More

MilkMp · 2026-02-23T14:54:48 1771858488

Hi there, yes I used AI to help build this website. I personally don’t have the time nor the talent to build something like this from scratch! I do have knowledge in how historical and crime data are suppose to parsed,viewed, analyzed, and presented to the world :) If someone would like to take this work and improve it, please do!

MilkMp · 2026-02-23T06:59:48 1771829988

Was originally just supposed to be a data archive/download place for the parsed data.Thought a website could help! Will look into the standards

dbg31415 · 2026-02-23T07:18:59 1771831139

Accessibility matters.

In 2026, tools like WAVE, Lighthouse, and a real screen reader should be part of any website design process. They catch issues early. A stitch in time saves nine.

I know you may not be a designer. That’s fine. Starting with a solid, off-the-shelf CSS framework can get you much closer to Web Content Accessibility Guidelines (WCAG) compliance from day one. It sets a baseline so you’re not reinventing solved problems.

Building from scratch is absolutely valid. It’s cool, even. But right now it reads less like an intentional design choice and more like missing fundamentals.

I’m not trying to be a dick, the project has potential! A few design improvements would make it usable for a lot more people.

Cheers!

MilkMp · 2026-02-23T07:31:51 1771831911

Thanks! I am definitely not a front-end web designer lol, and I for sure don't want to limit people's access. I will look into the standards and see how best to implement them into the website :)

MilkMp · 2026-02-23T06:57:02 1771829822

Thanks! Will look into it

wossab · 2026-02-23T06:59:39 1771829979

Yeah. Please don't. This is such a breath of fresh air. Dense data should be presented like a book, not a pamphlet-like hyperlinked website.

freakynit · 2026-02-23T07:01:45 1771830105

I agree. I love the current design. Personally, it seems to be just perfect.

MilkMp · 2026-02-23T05:29:02 1771824542

Hey there, yeah, definitely. I maintain .txt change logs for all data modifications. To be clear, no information is added or altered — the Factbook content is exactly what the CIA published. The parsing process structures the raw text into fields (removing formatting artifacts, sectioning headers, and deduplicating noise lines), but the actual data values are untouched. What I've added on top are lookup tables that map the CIA's FIPS 10-4 codes to ISO Alpha-2/3 and a unified MasterCountryID, so the different code systems can be joined and queried together.

I will add them to the github :)

freakynit · 2026-02-23T06:49:13 1771829353

Awesome. Thanks so much..

MilkMp · 2026-02-23T05:16:51 1771823811

Will check out! Thank you!

MilkMp · 2026-02-23T05:14:23 1771823663

Hi there, thanks for linking this! My GitHub and website both link to and use this source! I just thought putting it in a SQL database and making the entire 1990-2025 queryable was needed since I couldn't find one anywhere :)

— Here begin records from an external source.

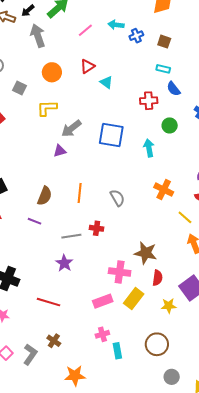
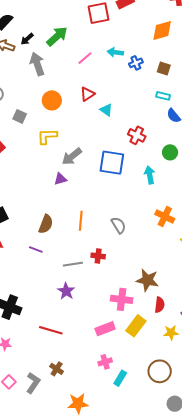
red cross: (149, 101) -> (137, 135), moved, turned 30
cyan rectangle: (117, 351) -> (120, 378), turned 42

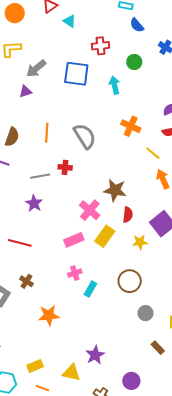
red cross: (137, 135) -> (100, 46), turned -30
gray semicircle: (119, 225) -> (85, 136), size x1.5
pink cross: (122, 299) -> (90, 210), turned 35

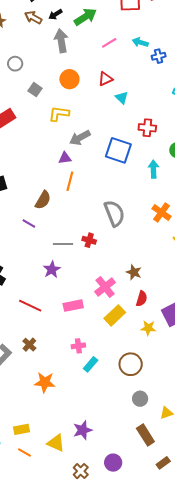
orange line: (47, 133) -> (70, 181), moved
brown star: (115, 190) -> (134, 272), size x0.7
pink rectangle: (74, 240) -> (73, 306), moved
brown rectangle: (158, 348) -> (145, 435), size x1.5

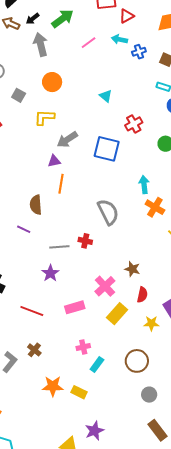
red triangle: (106, 79) -> (127, 16), moved
red cross: (147, 128) -> (134, 124), turned -30
cyan arrow: (153, 169) -> (144, 185), moved
brown semicircle: (43, 200) -> (36, 205), turned 150
yellow rectangle: (22, 429) -> (79, 392), moved, turned 42

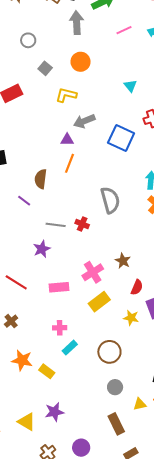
red semicircle: (142, 295) -> (137, 287), moved

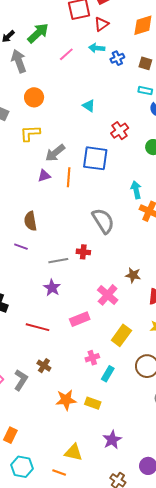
orange line: (69, 163) -> (69, 177), moved
yellow rectangle: (99, 302) -> (121, 335), moved
yellow triangle: (27, 422) -> (73, 452), moved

genewitch · 2026-02-23T06:18:51 1771827531

it is a lot of fun and rewarding to do this! I've done it several times for medium-sized datasets, like wikipedia dumps, the entire geospatial dataset to mapreduce it (pgsql). The wikipedia one was great, i had it set up to query things like "show me all ammunition manufactured after 1950 that is between .30 and .40" and it could just return it nearly instantly. The wikimedia dumps keep the infoboxes and relations intact, so you can do queries like this easily.

3eb7988a1663 · 2026-02-23T06:54:12 1771829652

Do you have a write-up of this somewhere? When I last looked at the Wikipedia dumps, they looked like a mess to parse. How were you getting structured information?

iamacyborg · 2026-02-24T08:51:27 1771923087

You'd presumably have to run some part of the transclusion pipeline to properly handle template/module/page transclusion.

genewitch · 2026-02-24T05:15:57 1771910157

unfortunately, i consider it proprietary.

MilkMp · 2026-02-23T05:13:16 1771823596

Hi there! If you have anything you want added to the site, just let me know :) I can definitely try.

MilkMp · 2026-02-23T05:10:32 1771823432

Ohh that is a great idea! And since we already have the political field in SQL!. I will start working on some of this and update the website this week. Thank you for the awesome suggestions!

MilkMp · 2026-02-23T05:03:06 1771822986

Thanks so much!

MilkMp · 2026-02-23T05:00:29 1771822829

Found the problem, the total regex doesn't handle magnitude suffixes:

2018: total: 17,856,024 → parses as 17856024 (correct raw count) 2020: total: 18.17 million → parses as 18.17 (WRONG - drops "million") 2025: total: 39.3 million → parses as 39.3 (WRONG) So the chart jumps from ~18 million down to ~18, making it wrong. The fix is to handle "million/billion/trillion" after total.

Just deployed a new bug fix.

Thanks for bringing this to my attention!